+++ Entries shown
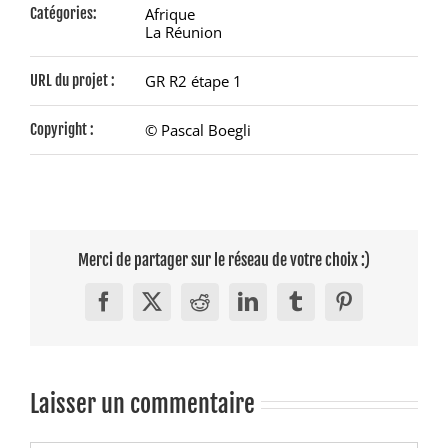
Catégories:
Afrique
La Réunion
URL du projet :
GR R2 étape 1
Copyright :
© Pascal Boegli
Merci de partager sur le réseau de votre choix :)
Facebook
X
Reddit
LinkedIn
Tumblr
Pinterest
Laisser un commentaire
++++++
*Problem statement*.
Leave out the pictures, and give all the records again exactly.

*Response to the task*.
Catégories:
Afrique
La Réunion
URL du projet :
GR R2 étape 1
Copyright :
© Pascal Boegli
Merci de partager sur le réseau de votre choix :)
Facebook
X
Reddit
LinkedIn
Tumblr
Pinterest
Laisser un commentaire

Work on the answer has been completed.